Today’s news brings some chum-worthy items:

  • From the “To The Dogs” Department: Never question a person’s intent. Especially if it was Leona Helmsley. According to the New York Times, Ms. Helmsley left a two-page mission statement for her trust that the entire trust, valued at $5 billion to $8 billion and amounting to virtually all her estate, be used for the care and welfare of dogs. This is a modified version of the mission statement. Originally, there were two goals: The first goal was to help indigent people, the second to provide for the care and welfare of dogs. A year after writing it, she deleted the first goal. Of course, these weren’t her only quirks. In her will, she ordered that her tomb, in Sleepy Hollow Cemetery in Sleepy Hollow, N.Y., be “acid-washed or steam-cleaned” once a year. She also made two of her grandchildren’s $10 million inheritance contingent on their visiting their father’s grave, requiring that a registration book be placed in the mausoleum to prove that they had shown up.
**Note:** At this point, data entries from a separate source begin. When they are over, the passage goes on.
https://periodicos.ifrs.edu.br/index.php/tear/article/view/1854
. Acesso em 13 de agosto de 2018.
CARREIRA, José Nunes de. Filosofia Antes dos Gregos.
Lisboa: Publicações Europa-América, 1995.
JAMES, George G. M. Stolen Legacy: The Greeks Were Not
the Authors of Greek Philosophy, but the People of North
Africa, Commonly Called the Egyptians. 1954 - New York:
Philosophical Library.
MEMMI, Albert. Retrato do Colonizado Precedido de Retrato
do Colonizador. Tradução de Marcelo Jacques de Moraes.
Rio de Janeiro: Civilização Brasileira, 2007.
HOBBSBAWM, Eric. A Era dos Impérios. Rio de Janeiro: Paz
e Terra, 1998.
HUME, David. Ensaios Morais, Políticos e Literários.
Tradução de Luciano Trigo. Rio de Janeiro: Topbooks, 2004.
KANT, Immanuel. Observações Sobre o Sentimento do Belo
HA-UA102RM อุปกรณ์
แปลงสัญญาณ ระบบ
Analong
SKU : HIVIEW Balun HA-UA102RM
  • From the “Watch What You Say” Department: According to the NY Times, a production of “Ragtime” in suburban Chicago has been cancelled by the Wilmette Park District because passerby might hear the production use the word “Nigger”. What does the lyricist think of this? “I find this sad and also hilarious. It seems to sum up the blind ignorance of people who sit busily cherry-picking bad words, while not even bothering to read the script they are producing to understand its ideas or the context in which these words are spoken.”
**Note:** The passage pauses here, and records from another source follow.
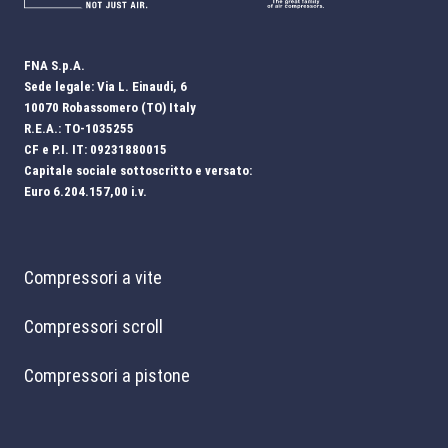
FNA S.p.A.
Sede legale: Via L. Einaudi, 6
10070 Robassomero (TO) Italy
R.E.A.: TO-1035255
CF e P.I. IT: 09231880015
Capitale sociale sottoscritto e versato:
Euro 6.204.157,00 i.v.
Compressori a vite
Compressori scroll
Compressori a pistone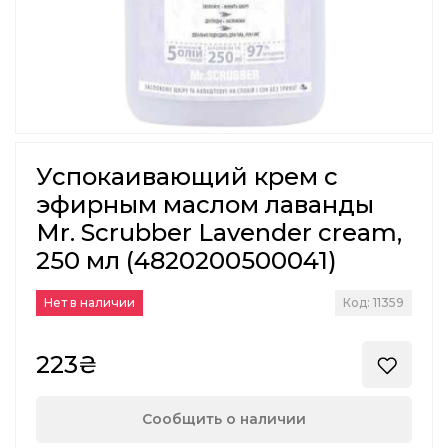
Успокаивающий крем с
эфирным маслом лаванды
Mr. Scrubber Lavender cream,
250 мл (4820200500041)
Нет в наличии
Код: 11359
223₴
Сообщить о наличии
  • From the “Pin the Tail on the Criminal” Department: Lastly, the NY Times is also reporting that computer criminals broke into Citibank’s network of ATMs inside 7-Eleven stores and stole customers’ PIN codes. The scam netted the alleged identity thieves millions of dollars. But it indicates criminals were able to access PINs by attacking the back-end computers responsible for approving the cash withdrawals. Scared yet? There’s worse. These criminals are targeting the ATM system’s infrastructure, which is increasingly built on Microsoft Corp.’s Windows operating system and allows machines to be remotely diagnosed and repaired over the Internet. And despite industry standards that call for protecting PINs with strong encryption — which means encoding them to cloak them to outsiders — some ATM operators apparently aren’t properly doing that. The PINs seem to be leaking while in transit between the automated teller machines and the computers that process the transactions.